The popularity of illegal techniques such as electro fishing, which can quickly wipe large numbers, has left the reproduction rate of Cambodia’s fish unsustainable, according to the institute.
This past year saw 5,307 documented cases of illegal fishing, Sarun said. In 2011, officials documented only 4,469 cases.
About five years in the making, the aquaculture institute began in 2008, when the government provided $8 million for the project, said Research and Aquaculture National Institute director Prom Phally.
The institute now boasts 30 hectares of water dedicated to aquaculture research and breeding. Facilitating a growth in fish population should prove a benefit to legal Cambodian fishers who depend on their catches for a living as well as the ecosystem, Phally said.
“After the fish spawn, we will release them into the rivers and lakes to reproduce more and increase quantity and maintain fish species,” Phally said. “It is very important.”

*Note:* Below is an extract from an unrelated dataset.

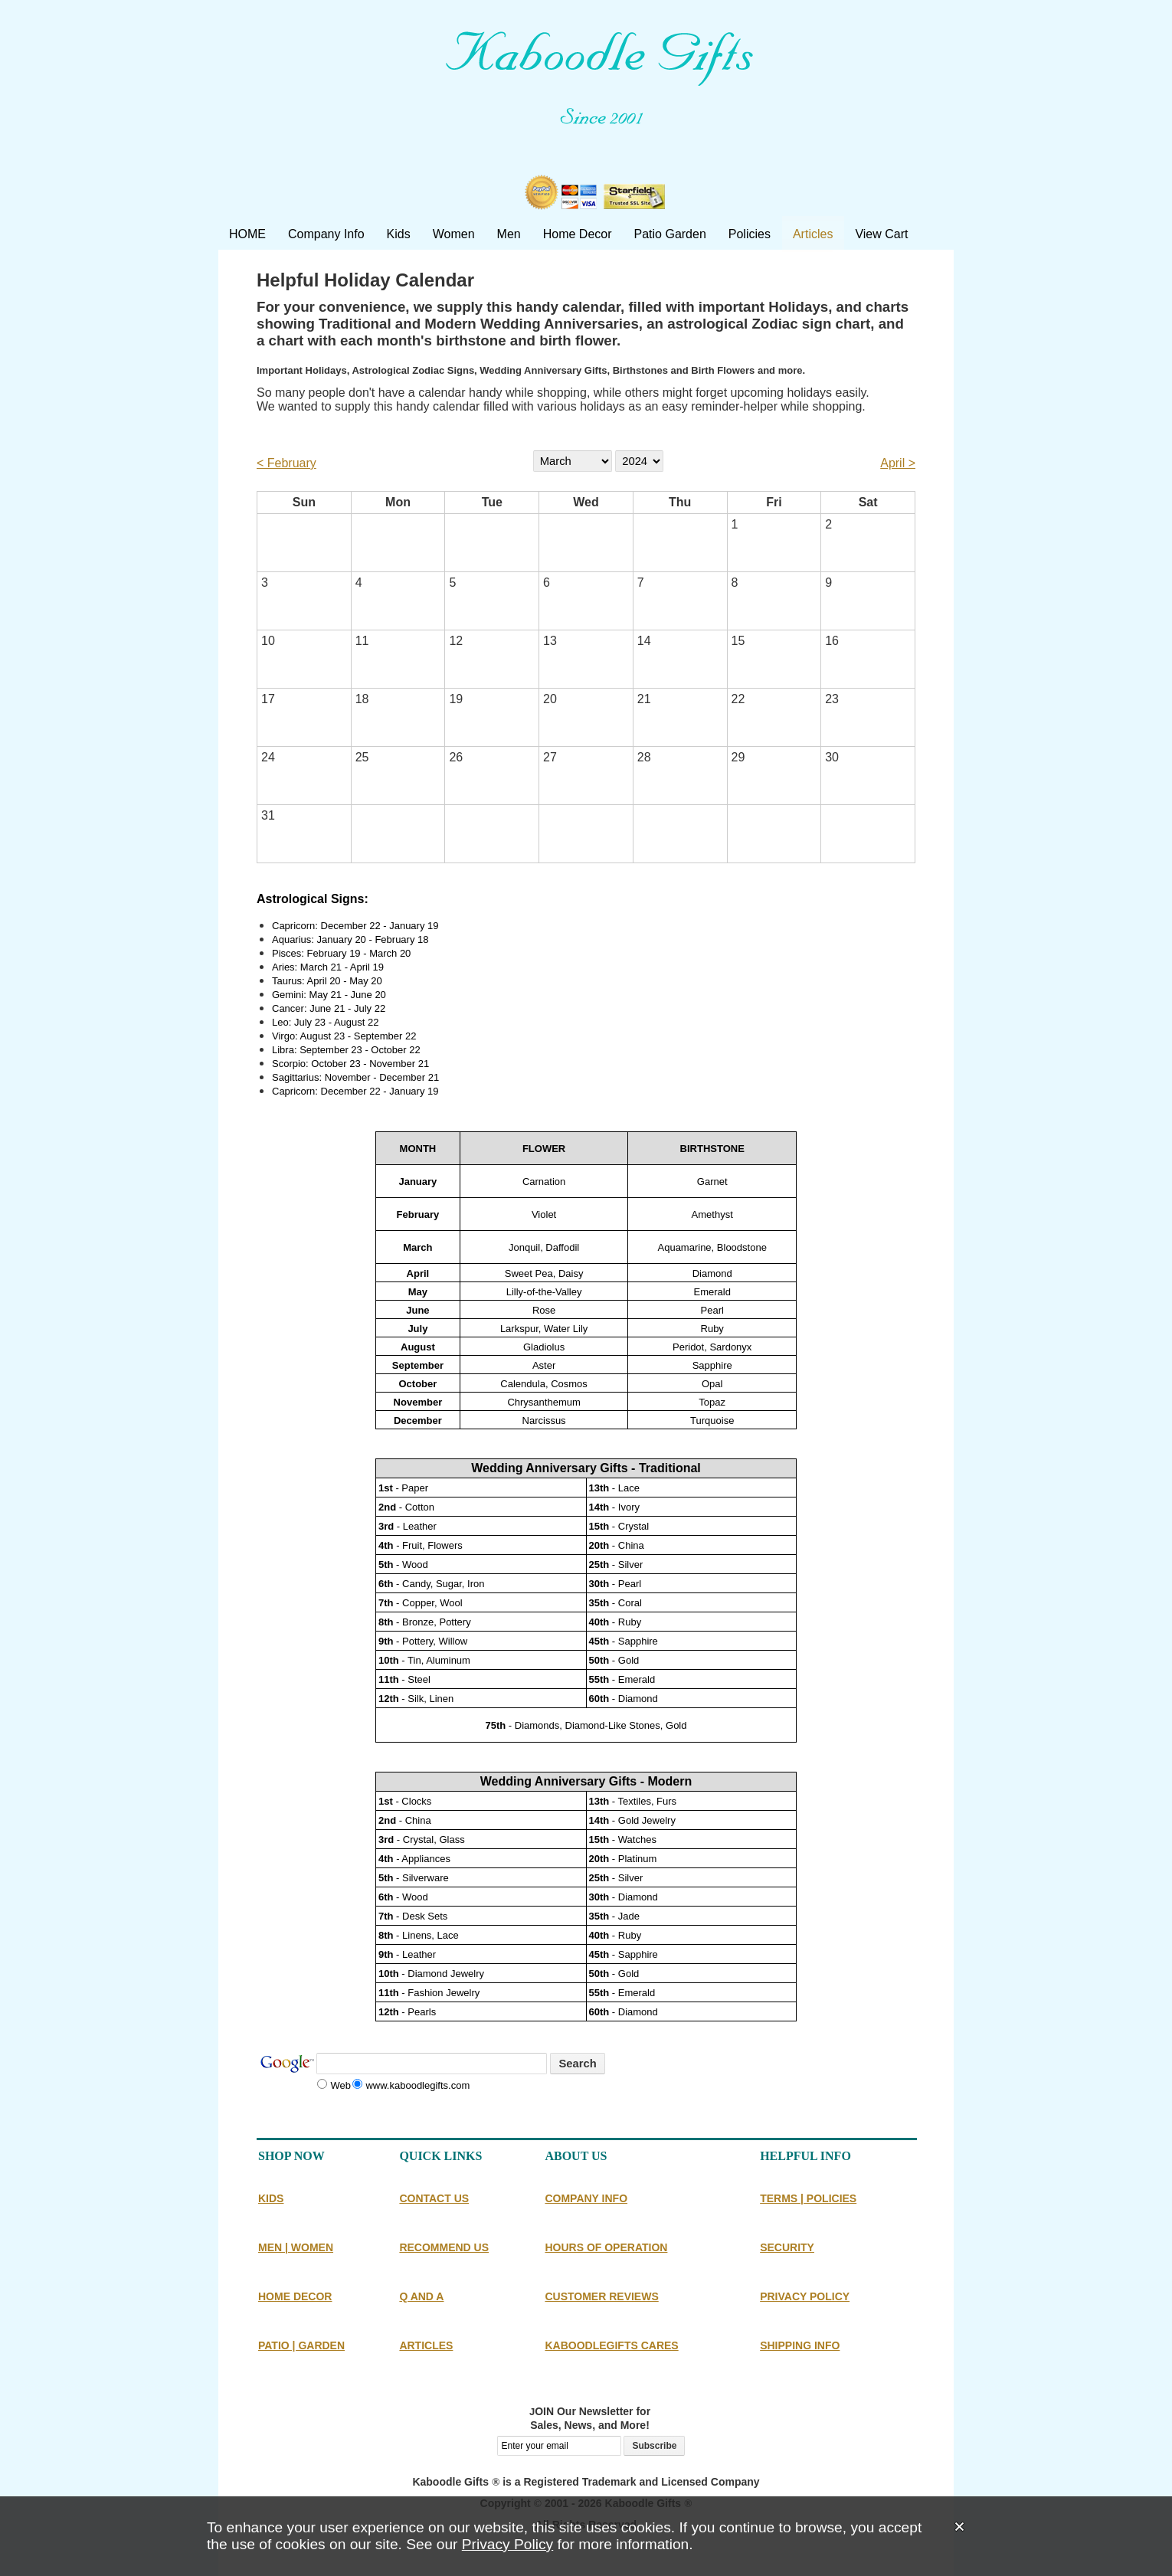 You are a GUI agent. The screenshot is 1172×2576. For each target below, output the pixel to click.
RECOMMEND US (444, 2247)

Fish populations are already on the rise, according to the Ministry of Agriculture. Between 2011 and 2012, the number of fish in Cambodian fisheries rose by 14 per cent.
Chan Tan, a 48-year-old fisher who attended the ceremony, knows first-hand the importance of maintaining a healthy fish population. Staving off the depletion of fisheries will not only help his family in the short-term, he said, but will also provide stability for future generations. “We fish legally to support our family,” Tan said. “Fish are our life.”